During development, we used “WURFL Private Cloud” as the internal name for the product. And that was a good name in a way, because it did describe what the product is: a mechanism that can be deployed in their internal network to fulfill the device detection needs of the whole organization. In the new product, API and data updates just happen as part of the normal deployment cycle. Companies no longer need to worry about manually updating the data nor the API.
Figure 1: The WURFL Microservice REST HTTP Server interacts with local APIs and handles data updates transparently.
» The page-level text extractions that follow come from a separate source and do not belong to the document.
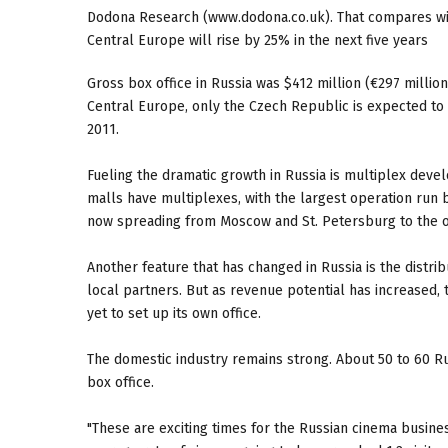
Dodona Research (www.dodona.co.uk). That compares wit
Central Europe will rise by 25% in the next five years
Gross box office in Russia was $412 million (€297 million
Central Europe, only the Czech Republic is expected to
2011.
Fueling the dramatic growth in Russia is multiplex de
malls have multiplexes, with the largest operation run 
now spreading from Moscow and St. Petersburg to the oth
Another feature that has changed in Russia is the distr
local partners. But as revenue potential has increased, 
yet to set up its own office.
The domestic industry remains strong. About 50 to 60 Ru
box office.
"These are exciting times for the Russian cinema business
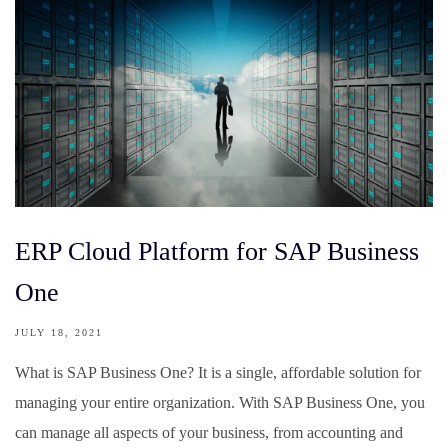
ERP Cloud Platform for SAP Business
One
JULY 18, 2021
What is SAP Business One? It is a single, affordable solution for
managing your entire organization. With SAP Business One, you
can manage all aspects of your business, from accounting and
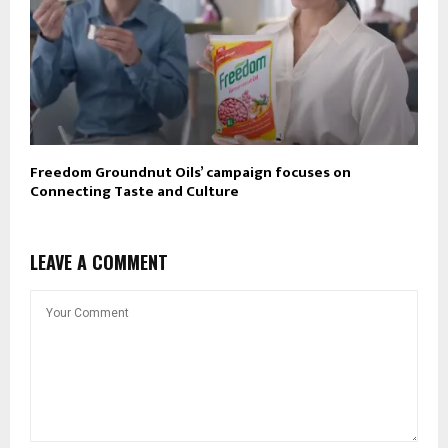
Freedom Groundnut Oils’ campaign focuses on
Connecting Taste and Culture
LEAVE A COMMENT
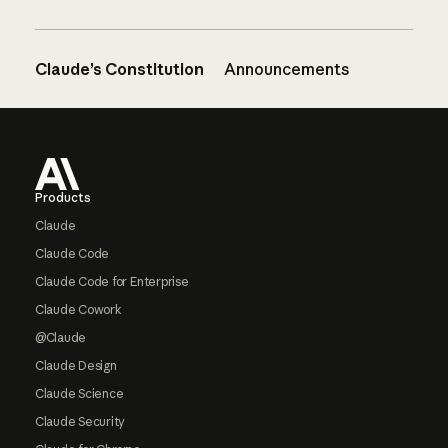
Claude’s Constitution
Announcements
Footer
Products
Claude
Claude Code
Claude Code for Enterprise
Claude Cowork
@Claude
Claude Design
Claude Science
Claude Security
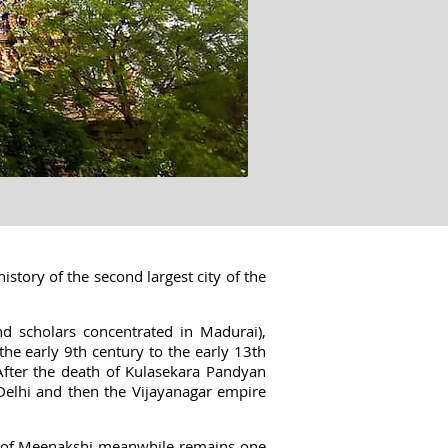
istory of the second largest city of the
 scholars concentrated in Madurai),
e early 9th century to the early 13th
After the death of Kulasekara Pandyan
 Delhi and then the Vijayanagar empire
e of Meenakshi meanwhile remains one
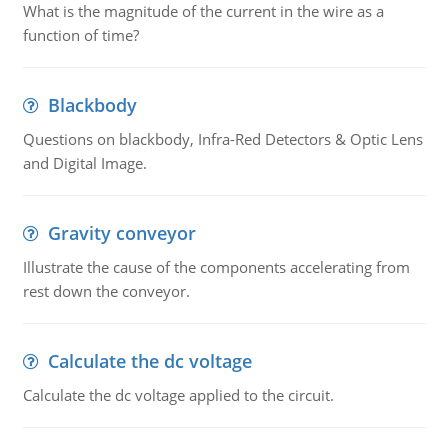
What is the magnitude of the current in the wire as a
function of time?
Blackbody
Questions on blackbody, Infra-Red Detectors & Optic Lens
and Digital Image.
Gravity conveyor
Illustrate the cause of the components accelerating from
rest down the conveyor.
Calculate the dc voltage
Calculate the dc voltage applied to the circuit.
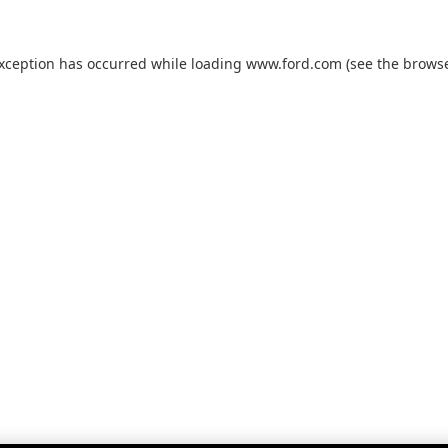
exception has occurred while loading
www.ford.com
(see the
browse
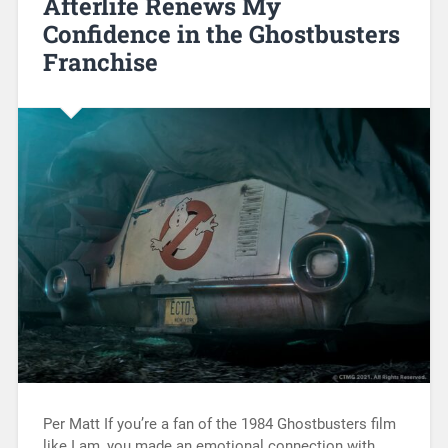
Afterlife Renews My
Confidence in the Ghostbusters
Franchise
Per Matt If you’re a fan of the 1984 Ghostbusters film
like I am, you made an emotional connection with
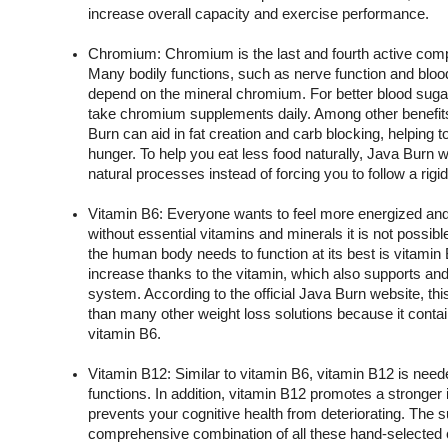
increase overall capacity and exercise performance.
Chromium: Chromium is the last and fourth active comp
Many bodily functions, such as nerve function and blo
depend on the mineral chromium. For better blood sugar
take chromium supplements daily. Among other benefits
Burn can aid in fat creation and carb blocking, helping 
hunger. To help you eat less food naturally, Java Burn w
natural processes instead of forcing you to follow a rigid
Vitamin B6: Everyone wants to feel more energized and 
without essential vitamins and minerals it is not possible
the human body needs to function at its best is vitamin B
increase thanks to the vitamin, which also supports a
system. According to the official Java Burn website, th
than many other weight loss solutions because it contain
vitamin B6.
Vitamin B12: Similar to vitamin B6, vitamin B12 is needed
functions. In addition, vitamin B12 promotes a stronge
prevents your cognitive health from deteriorating. The s
comprehensive combination of all these hand-selected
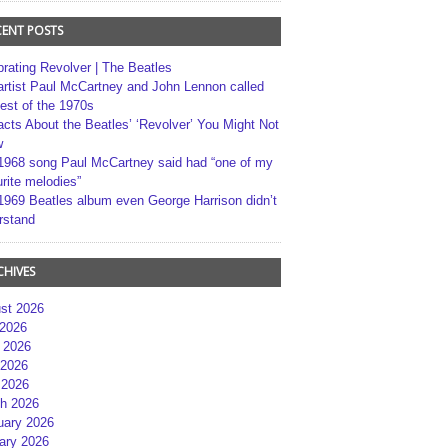
CENT POSTS
brating Revolver | The Beatles
artist Paul McCartney and John Lennon called
best of the 1970s
acts About the Beatles’ ‘Revolver’ You Might Not
w
1968 song Paul McCartney said had “one of my
rite melodies”
1969 Beatles album even George Harrison didn’t
rstand
CHIVES
st 2026
 2026
 2026
2026
 2026
h 2026
uary 2026
ary 2026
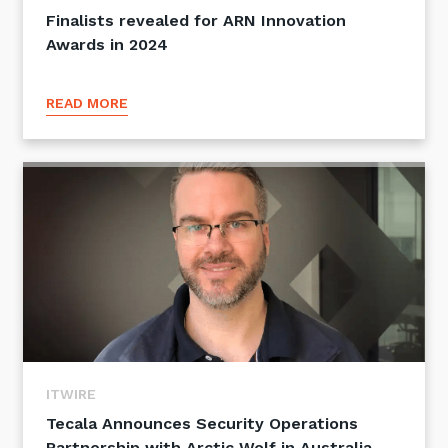
Finalists revealed for ARN Innovation
Awards in 2024
READ MORE
ITWIRE
Tecala Announces Security Operations
Partnership with Arctic Wolf in Australia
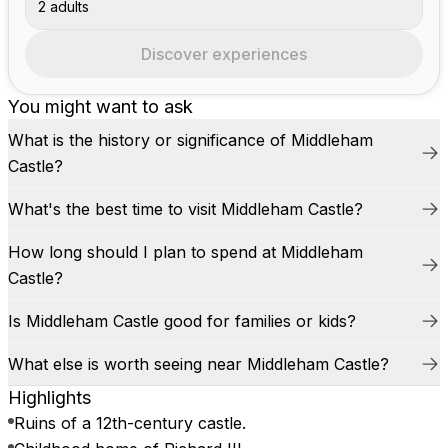
2 adults
Discover experiences
You might want to ask
What is the history or significance of Middleham
Castle?
What's the best time to visit Middleham Castle?
How long should I plan to spend at Middleham
Castle?
Is Middleham Castle good for families or kids?
What else is worth seeing near Middleham Castle?
Highlights
Ruins of a 12th-century castle.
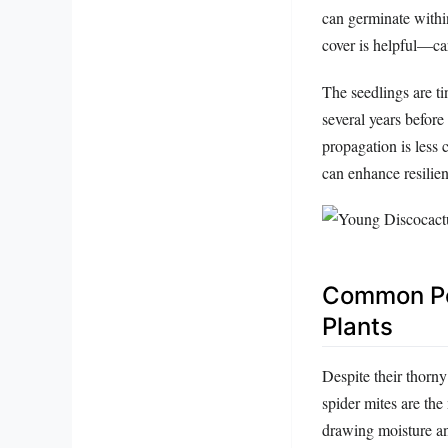
can germinate withi
cover is helpful—car
The seedlings are t
several years before
propagation is less
can enhance resilie
Common Pes
Plants
Despite their thorn
spider mites are th
drawing moisture an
On the other hand, though, the “Private Cloud” name wasn’t that good. The term “Cloud” immediately suggests that there’s a hard dependency on something “out there”, managed by a third-party. This is not exactly the case with WURFL Microservice. Once deployed, the product will run 100% in the customer’s infrastructure. We needed a name that better captured the essence of our new creature. That essence is that WURFL is now available as a Microservice component. AWS and Docker users can make Device Detection play by the same rules as pretty much any other Microservice component out there. Add a few lines to your deployment scripts and the latest and greatest WURFL will be available to serve the device detection needs of your organization, be they related to either the AdTech, Analytics or Web Optimization use-case.
I will discuss our Docker offering in a future installment. Let’s focus on AWS for now. If you are an AWS user, you may be familiar with the AWS marketplace. That’s the place where you can buy software from over one thousand companies with one click and deploy it on your EC2 instances. ScientiaMobile is now one of those AWS vendors. Type WURFL in the AWS Marketplace search box and this is what you’ll get:
We support several popular programming languages: Java, .NET (C#), PHP, Node.js and Golang. Assuming your organization is a Java shop, you’ll probably want to look at the AMI (Amazon Machine Image) that supports Java API clients:
Users can launch the AMI with one click and Amazon will deploy a fully functioning instance of the WURFL Microservice. First time users will need to obtain the client API libraries (in this case Java) directly from the AMI instance through HTTP. More information here:
Local APIs are needed to implement local caching layers in the applications that talk to the WURFL Microservice component. This is what allows tens of thousands of detections per second.
In addition to support for different languages, there are three AMI families: Basic, Standard and Pro. The main difference is the subset of WURFL capabilities supported by each. Basic has been designed with the Web Optimization use case in mind. Standard is for AdTech, while Pro is for Analytics. Of course your mileage may vary and every company has their own specific needs. An AdTech company may still want to use the Analytics capability set (Pro AMI), while Basic may suffice for simple analytics. Just look at the WURFL for AWS capability page and decide what is good for you.
Finally, if you have a large organization and require support for multiple languages, the WURFL Microservice Pro edition is for you. Support for 5 languages is included in the package!